Exercise requirements:
Among the entries below, the lines from the one with "Talk on Noor Inayat Khan (Two sessions)" up to and including the one with "harmony of the residential landscape." are to be restated exactly, without pictures.

Given records:
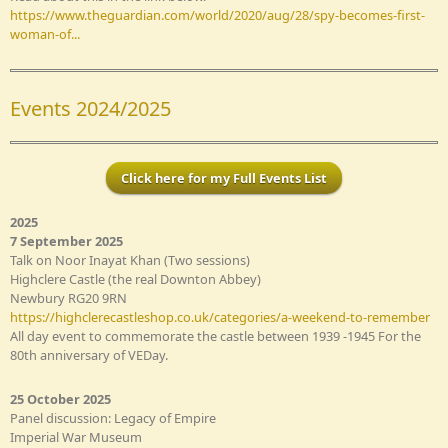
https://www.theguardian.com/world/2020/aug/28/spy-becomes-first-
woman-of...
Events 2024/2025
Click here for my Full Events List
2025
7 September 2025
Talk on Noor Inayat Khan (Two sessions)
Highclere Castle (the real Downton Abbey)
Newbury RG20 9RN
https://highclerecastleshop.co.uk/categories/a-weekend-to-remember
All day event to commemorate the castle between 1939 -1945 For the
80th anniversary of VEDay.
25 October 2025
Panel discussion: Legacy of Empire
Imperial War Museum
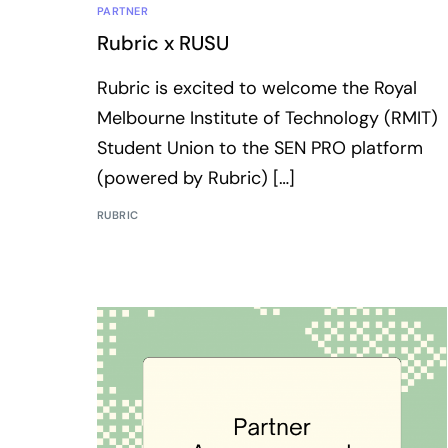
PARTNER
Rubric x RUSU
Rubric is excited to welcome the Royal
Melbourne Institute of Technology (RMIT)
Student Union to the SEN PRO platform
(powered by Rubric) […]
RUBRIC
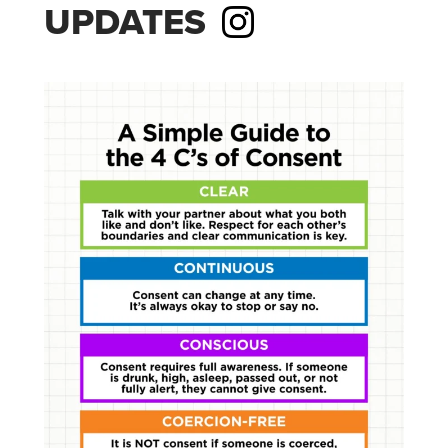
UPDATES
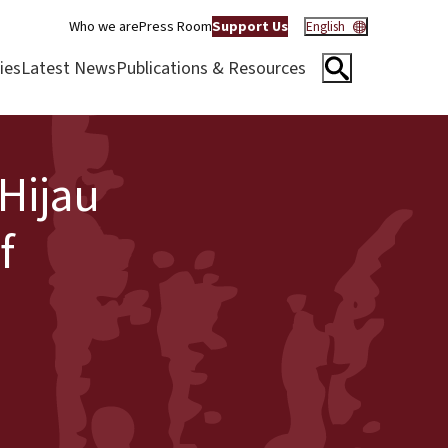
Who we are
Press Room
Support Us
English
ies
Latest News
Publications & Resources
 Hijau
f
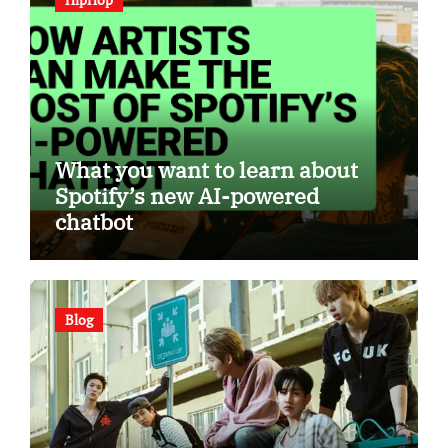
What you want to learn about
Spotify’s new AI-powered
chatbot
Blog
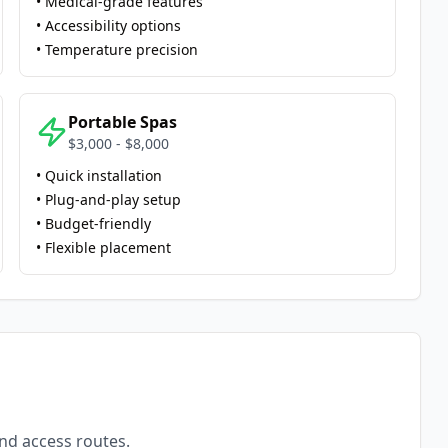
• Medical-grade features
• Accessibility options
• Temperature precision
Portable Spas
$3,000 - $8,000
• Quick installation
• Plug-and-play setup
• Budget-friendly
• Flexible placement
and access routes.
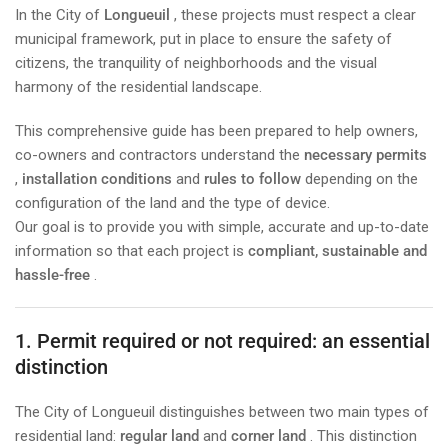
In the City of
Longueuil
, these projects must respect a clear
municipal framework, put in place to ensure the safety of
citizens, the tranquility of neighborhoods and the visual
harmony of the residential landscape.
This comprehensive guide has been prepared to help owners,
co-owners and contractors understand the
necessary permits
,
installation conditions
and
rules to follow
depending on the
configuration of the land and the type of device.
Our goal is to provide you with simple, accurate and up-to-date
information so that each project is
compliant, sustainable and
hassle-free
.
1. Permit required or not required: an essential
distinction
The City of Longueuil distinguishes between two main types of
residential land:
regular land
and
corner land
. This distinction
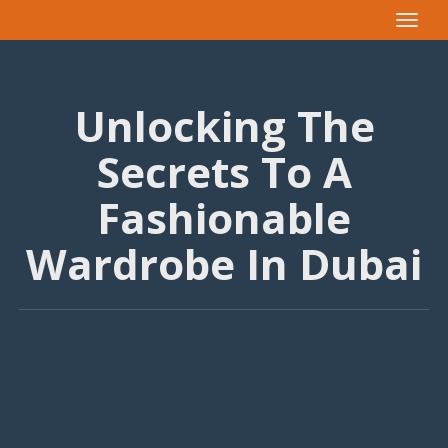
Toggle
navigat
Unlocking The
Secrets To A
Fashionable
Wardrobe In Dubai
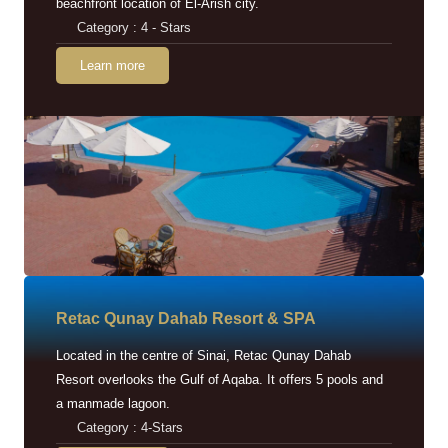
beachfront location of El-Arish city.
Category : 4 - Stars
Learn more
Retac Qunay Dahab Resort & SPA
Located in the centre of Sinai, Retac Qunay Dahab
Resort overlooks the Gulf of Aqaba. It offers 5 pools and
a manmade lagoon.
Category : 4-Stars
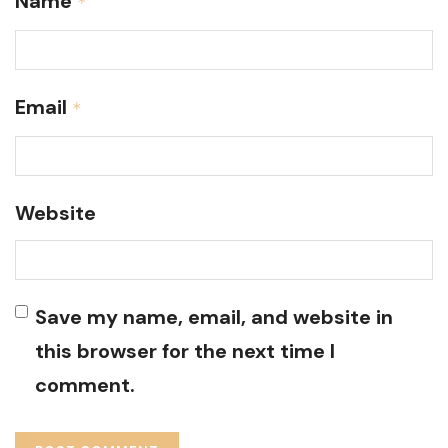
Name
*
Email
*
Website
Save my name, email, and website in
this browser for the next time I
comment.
--
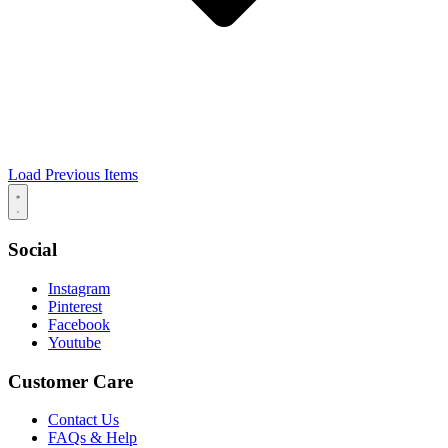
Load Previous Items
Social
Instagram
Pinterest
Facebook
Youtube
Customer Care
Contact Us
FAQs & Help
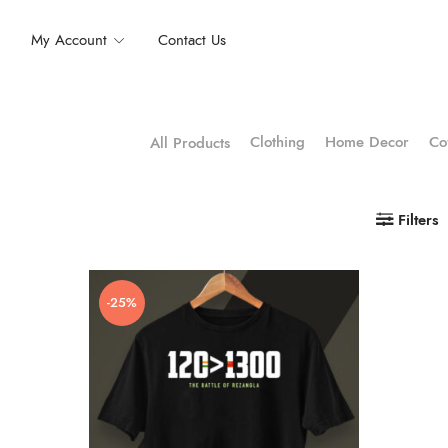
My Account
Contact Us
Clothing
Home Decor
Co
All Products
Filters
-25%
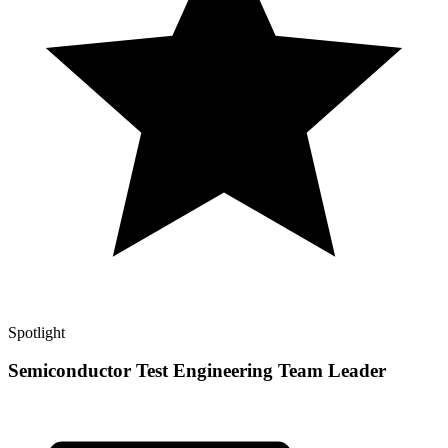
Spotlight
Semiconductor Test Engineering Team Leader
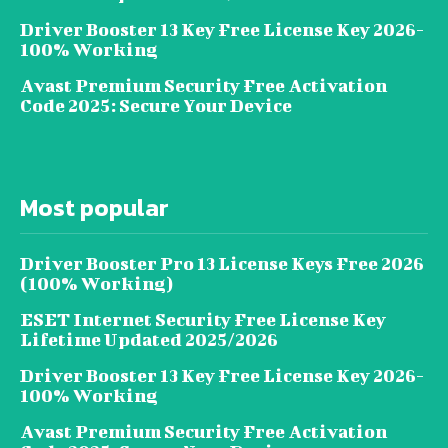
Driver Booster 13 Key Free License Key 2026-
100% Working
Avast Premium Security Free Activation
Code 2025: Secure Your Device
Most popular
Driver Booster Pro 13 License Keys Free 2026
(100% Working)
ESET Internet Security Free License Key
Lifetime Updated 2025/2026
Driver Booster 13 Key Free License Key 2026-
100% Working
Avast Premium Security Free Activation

Solution for this task:
Talk on Noor Inayat Khan (Two sessions)
Highclere Castle (the real Downton Abbey)
Newbury RG20 9RN
https://highclerecastleshop.co.uk/categories/a-weekend-to-remember
All day event to commemorate the castle between 1939 -1945 For the
80th anniversary of VEDay.
25 October 2025
Panel discussion: Legacy of Empire
Imperial War Museum
PARTNER
Rubric x RUSU
Rubric is excited to welcome the Royal
Melbourne Institute of Technology (RMIT)
Student Union to the SEN PRO platform
(powered by Rubric) […]
RUBRIC
UPDATES
Who we are
Press Room
Support Us
English
ies
Latest News
Publications & Resources
 Hijau
f
What you want to learn about
Spotify’s new AI-powered
chatbot
Blog
• Medical-grade features
• Accessibility options
• Temperature precision
Portable Spas
$3,000 - $8,000
• Quick installation
• Plug-and-play setup
• Budget-friendly
• Flexible placement
and access routes.
In the City of
Longueuil
, these projects must respect a clear
municipal framework, put in place to ensure the safety of
citizens, the tranquility of neighborhoods and the visual
harmony of the residential landscape.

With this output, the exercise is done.